Ruby Teaming: Improving Quality Diversity Search with Memory for Automated Red Teaming
Vernon Toh Yan Han, Rishabh Bhardwaj, Soujanya Poria
TL;DR
Ruby Teaming addresses automated red-teaming safety for LLMs by adding a memory-augmented archive to the MAP-Elites style search. The memory stores the history of mutations and feedback, guiding the mutator toward higher attack success and greater prompt diversity. Empirical evaluation on Llama 2-chat 7B shows Ruby achieving an Attack Success Rate of 0.74, surpassing Rainbow's 0.54, and yielding notable gains in Shannon’s Evenness Index and Simpson’s Diversity Index.

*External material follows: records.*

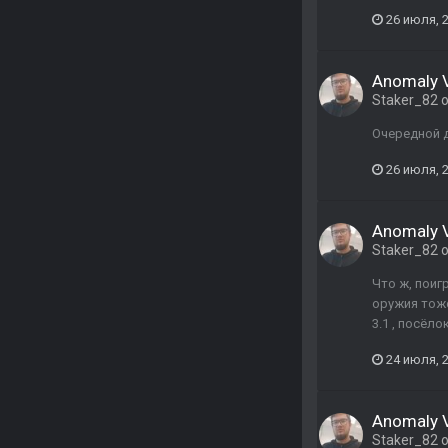
26 июля, 
Anomaly Va
Staker_82
о
Очередной д
26 июля, 
Anomaly Va
Staker_82
о
Что ж, поиг
оружия тоже
3.1 , посёл
24 июля, 
Anomaly Va
Staker_82
о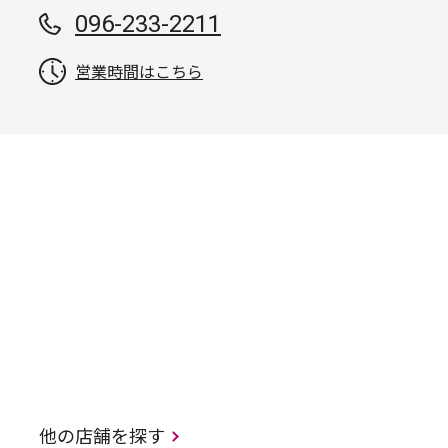
096-233-2211
営業時間はこちら
他の店舗を探す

The approach demonstrates that a modest memory depth ($k=3$) can substantially boost effectiveness and coverage, though results are restricted to smaller models and highlight potential misuse risks.
Abstract
We propose Ruby Teaming, a method that improves on Rainbow Teaming by including a memory cache as its third dimension. The memory dimension provides cues to the mutator to yield better-quality prompts, both in terms of attack success rate (ASR) and quality diversity. The prompt archive generated by Ruby Teaming has an ASR of 74%, which is 20% higher than the baseline. In terms of quality diversity, Ruby Teaming outperforms Rainbow Teaming by 6% and 3% on Shannon's Evenness Index (SEI) and Simpson's Diversity Index (SDI), respectively.